С Романом Недзвецким после случившегося Иннокентий избегал видеться, да и тот со своей стороны тоже не испытывал особого желания длить приятельские отношения. То ли стыдился своего поступка, то ли просто понимал – зачем?.. Выяснять отношения было бы глупо, делать вид, что ничего между ними не произошло, ещё глупее. Так что разошлись они по обоюдному молчаливому согласию.
Через семь месяцев у Сонечки родилась прелестная девчушка. Светленькая, с глубокими темно-синими глазами. Как только Иннокентий в первый раз заглянул в эти глаза, понял: отныне сердце его навеки принадлежит этому крохотному существу. Это он настоял на том, чтобы девочку крестили Надей… Наденькой… Надеждой… Она действительно стала для Верещагина единственной надеждой и оправданием всей его жизни.
Но счастье добровольного отцовства продолжалось, увы, недолго. На пятом месяце после своего рождения Наденька заболела крупозным воспалением лёгких и сгорела в каких-то три дня. Отчаянье охватило Иннокентия!.. Вторично за последний год он потерял в этой жизни всё!.. Для Сонечки смерть Нади тоже стала катастрофой. Дочка была единственным оправданием её грехопадения. Теперь же, когда девочка умерла, чувство вины усилилось в ней тысячекратно. В конце концов, Сонечка не выдержала и слегла. Верещагин принялся ухаживать за ней. Но, как ни старался он вдохнуть в неё жизнь, дать ей силы пережить эту страшную потерю, ничего у него не получилось. Во-первых, он сам нуждался в душевной поддержке, а во-вторых, по всему было видно: Сонечка решила умереть во что бы то ни стало. Она таяла буквально на глазах.

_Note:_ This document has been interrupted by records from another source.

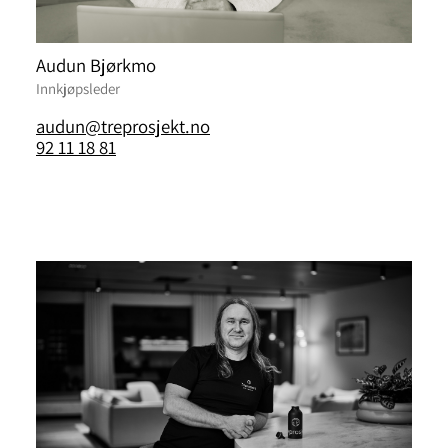
Audun Bjørkmo
Innkjøpsleder
audun@treprosjekt.no
92 11 18 81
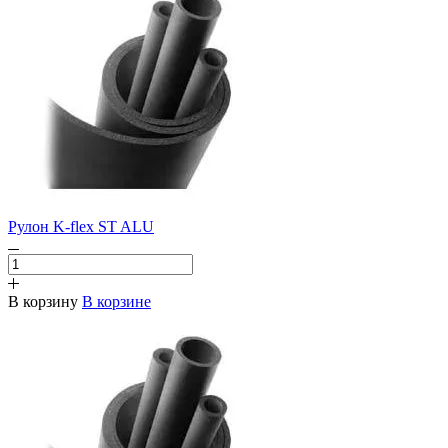
Рулон K-flex ST ALU
В корзину
В корзине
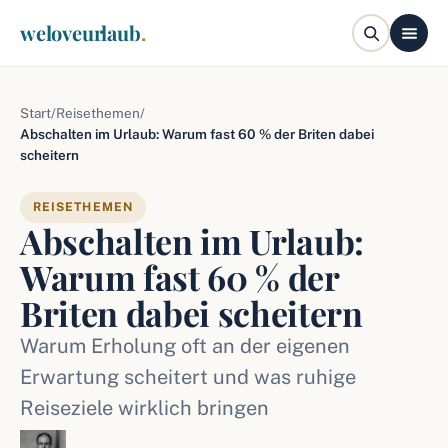
weloveurlaub
.
Start
/
Reisethemen
/
Abschalten im Urlaub: Warum fast 60 % der Briten dabei
scheitern
REISETHEMEN
Abschalten im Urlaub:
Warum fast 60 % der
Briten dabei scheitern
Warum Erholung oft an der eigenen
Erwartung scheitert und was ruhige
Reiseziele wirklich bringen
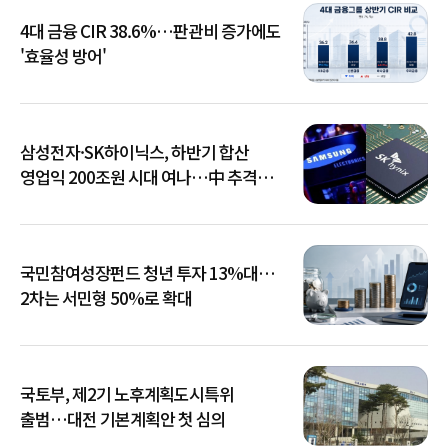
4대 금융 CIR 38.6%…판관비 증가에도
'효율성 방어'
삼성전자·SK하이닉스, 하반기 합산
영업익 200조원 시대 여나…中 추격은
부담
국민참여성장펀드 청년 투자 13%대…
2차는 서민형 50%로 확대
국토부, 제2기 노후계획도시특위
출범…대전 기본계획안 첫 심의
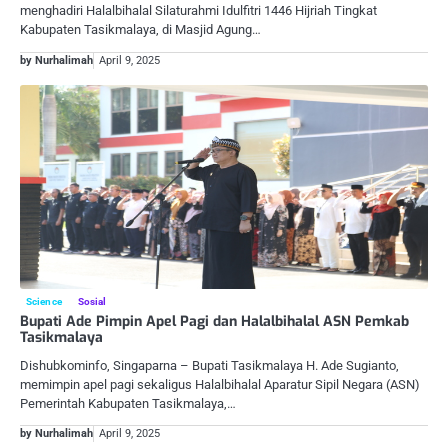
menghadiri Halalbihalal Silaturahmi Idulfitri 1446 Hijriah Tingkat
Kabupaten Tasikmalaya, di Masjid Agung…
by Nurhalimah
April 9, 2025
Science
Sosial
Bupati Ade Pimpin Apel Pagi dan Halalbihalal ASN Pemkab
Tasikmalaya
Dishubkominfo, Singaparna – Bupati Tasikmalaya H. Ade Sugianto,
memimpin apel pagi sekaligus Halalbihalal Aparatur Sipil Negara (ASN)
Pemerintah Kabupaten Tasikmalaya,…
by Nurhalimah
April 9, 2025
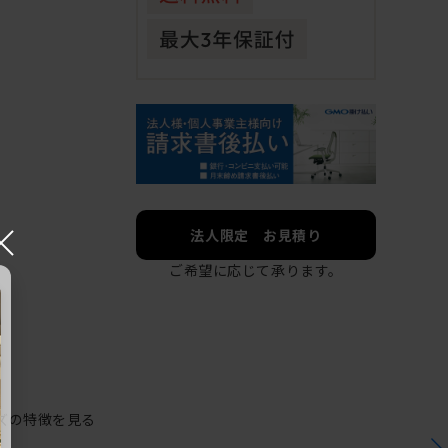
×
法人限定 お見積り
ご希望に応じて承ります。
ズの特徴を見る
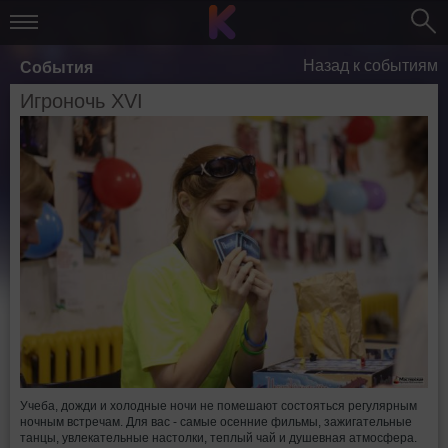
Назад к событиям
События
Игроночь XVI
Учеба, дожди и холодные ночи не помешают состояться регулярным
ночным встречам. Для вас - самые осенние фильмы, зажигательные
танцы, увлекательные настолки, теплый чай и душевная атмосфера.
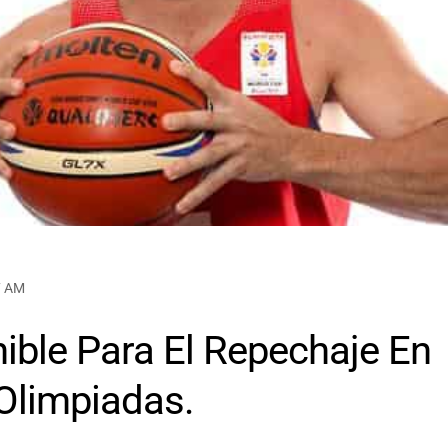
7 AM
ible Para El Repechaje En
Olimpiadas.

За день до смерти она подозвала мужа к себе и слабеющим голосом спросила: "Помнишь, ты пытался написать мой портрет?.. Где он?.." – "На антресолях," – ответил художник. – "Пожалуйста, достань его оттуда и покажи…" "Зачем тебе?" "Мне сегодня ночью приснился очень странный сон. Я должна на него посмотреть". Конечно, просьба жены показалась Иннокентию удивительной, какой-то странной, непонятной, но он повиновался.

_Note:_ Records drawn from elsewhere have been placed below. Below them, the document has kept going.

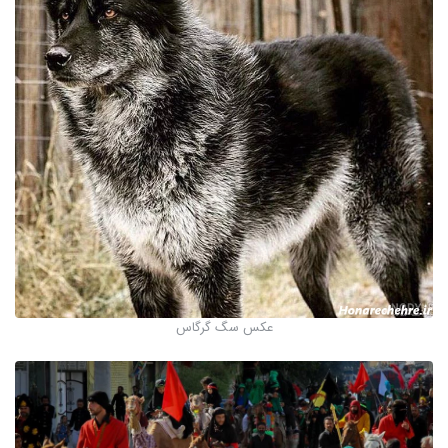
عکس سگ گرگاس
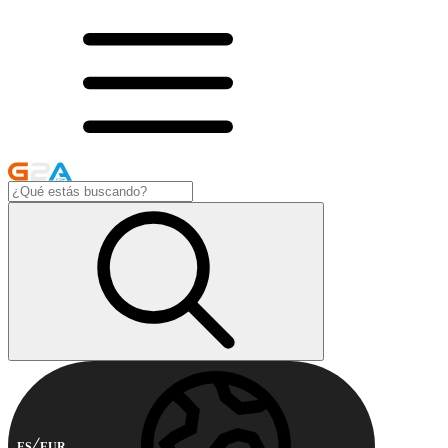
ES
EUR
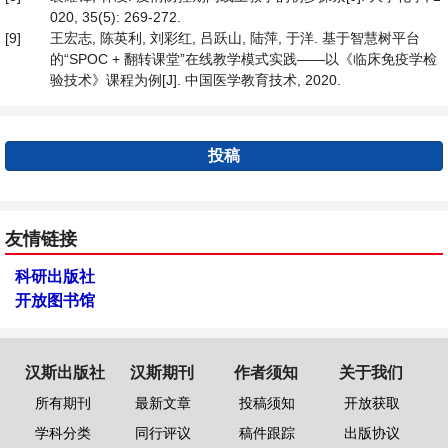
020, 35(5): 269-272.
[9]
王宏志, 陈英利, 刘彩红, 吕跃山, 陆萍, 于洋. 基于智慧树平台
的“SPOC + 翻转课堂”在线教学模式实践——以《临床免疫学检
验技术》课程为例[J]. 中国医学教育技术, 2020.
投稿
友情链接
科研出版社
开放图书馆
汉斯出版社
汉斯期刊
作者须知
关于我们
所有期刊
最新文章
投稿须知
开放获取
学科分类
同行评议
稿件跟踪
出版协议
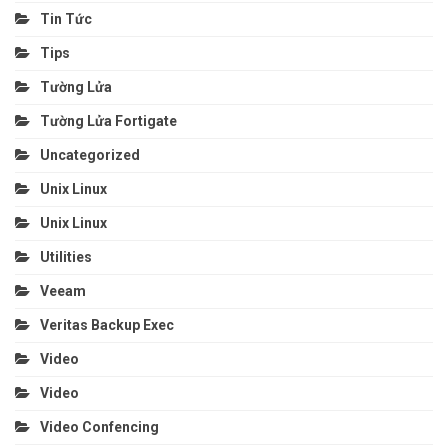
Tin Tức
Tips
Tường Lửa
Tường Lửa Fortigate
Uncategorized
Unix Linux
Unix Linux
Utilities
Veeam
Veritas Backup Exec
Video
Video
Video Confencing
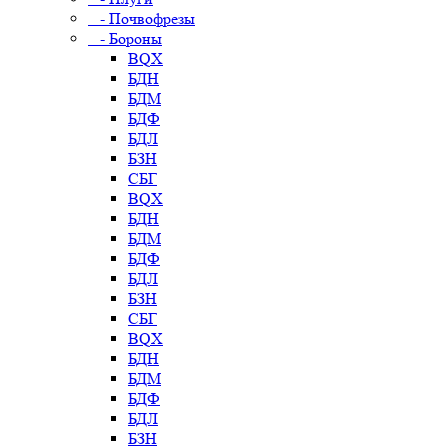
- Почвофрезы
- Бороны
BQX
БДН
БДМ
БДФ
БДЛ
БЗН
СБГ
BQX
БДН
БДМ
БДФ
БДЛ
БЗН
СБГ
BQX
БДН
БДМ
БДФ
БДЛ
БЗН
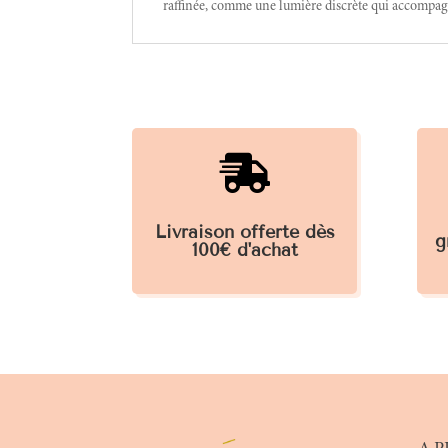
raffinée, comme une lumière discrète qui accompag

Livraison offerte dès
g
100€ d'achat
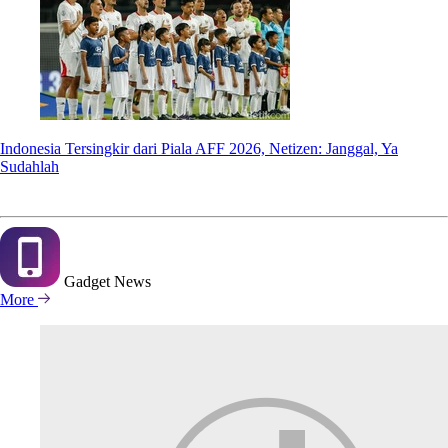
Indonesia Tersingkir dari Piala AFF 2026, Netizen: Janggal, Ya
Sudahlah
Gadget
News
More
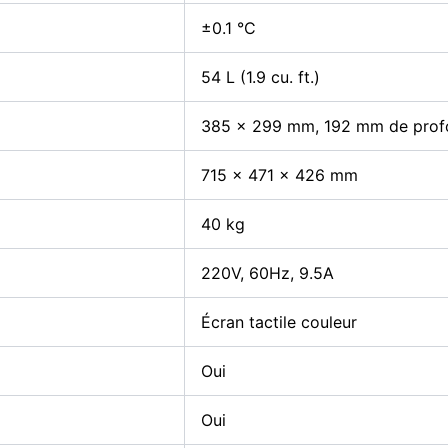
±0.1 °C
54 L (1.9 cu. ft.)
385 × 299 mm, 192 mm de prof
715 × 471 × 426 mm
40 kg
220V, 60Hz, 9.5A
Écran tactile couleur
Oui
Oui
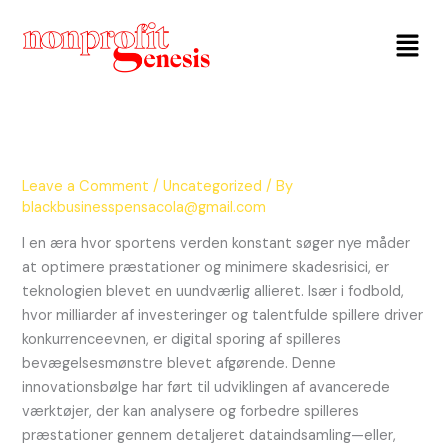
Menu
Leave a Comment
/
Uncategorized
/ By
blackbusinesspensacola@gmail.com
I en æra hvor sportens verden konstant søger nye måder
at optimere præstationer og minimere skadesrisici, er
teknologien blevet en uundværlig allieret. Især i fodbold,
hvor milliarder af investeringer og talentfulde spillere driver
konkurrenceevnen, er digital sporing af spilleres
bevægelsesmønstre blevet afgørende. Denne
innovationsbølge har ført til udviklingen af avancerede
værktøjer, der kan analysere og forbedre spilleres
præstationer gennem detaljeret dataindsamling—eller,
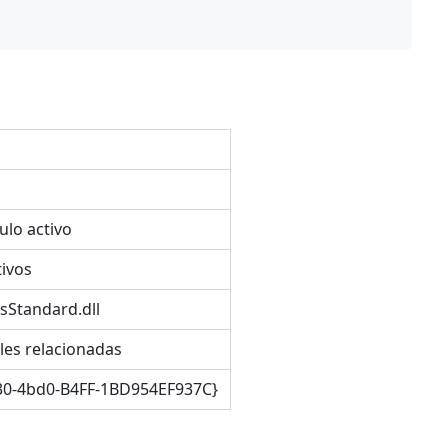
lo activo
ivos
sStandard.dll
les relacionadas
0-4bd0-B4FF-1BD954EF937C}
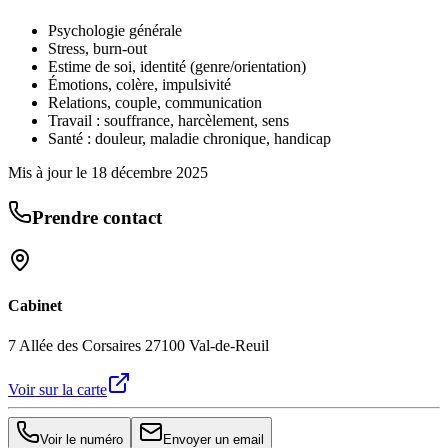
Psychologie générale
Stress, burn-out
Estime de soi, identité (genre/orientation)
Émotions, colère, impulsivité
Relations, couple, communication
Travail : souffrance, harcèlement, sens
Santé : douleur, maladie chronique, handicap
Mis à jour le
18 décembre 2025
Prendre contact
Cabinet
7 Allée des Corsaires 27100 Val-de-Reuil
Voir sur la carte
Voir le numéro
Envoyer un email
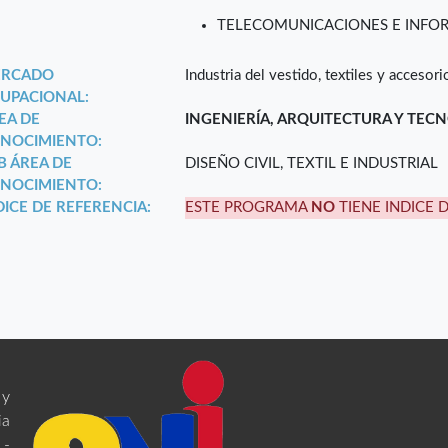
TELECOMUNICACIONES E INFO
RCADO
Industria del vestido, textiles y accesori
UPACIONAL:
EA DE
INGENIERÍA, ARQUITECTURA Y TEC
NOCIMIENTO:
B ÁREA DE
DISEÑO CIVIL, TEXTIL E INDUSTRIAL
NOCIMIENTO:
DICE DE REFERENCIA:
ESTE PROGRAMA
NO
TIENE INDICE 
 y
ia
 -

Каково же было его удивление, когда на извлечённом из-под груды разного хлама картонном листе он увидел какие-то фиолетовые, синие, зелёные разводы. Конечно, портрет, что пытался он написать в прошлом году, был неудачным, но всё же это был портрет… Как появились на нём эти жуткие абстракции и куда подевалось написанное им лицо, он не мог объяснить, как ни старался придумать хоть какое-то оправдание. Это привело его в жуткое смятение. Сонечка же, напротив, чуть в ладоши не захлопала. "Я знала!.. Я знала!.." – в каком-то непонятном экстазе непрерывно повторяла она. Выяснить, что она знала и чем вызван был этот восторг, художник так и не смог.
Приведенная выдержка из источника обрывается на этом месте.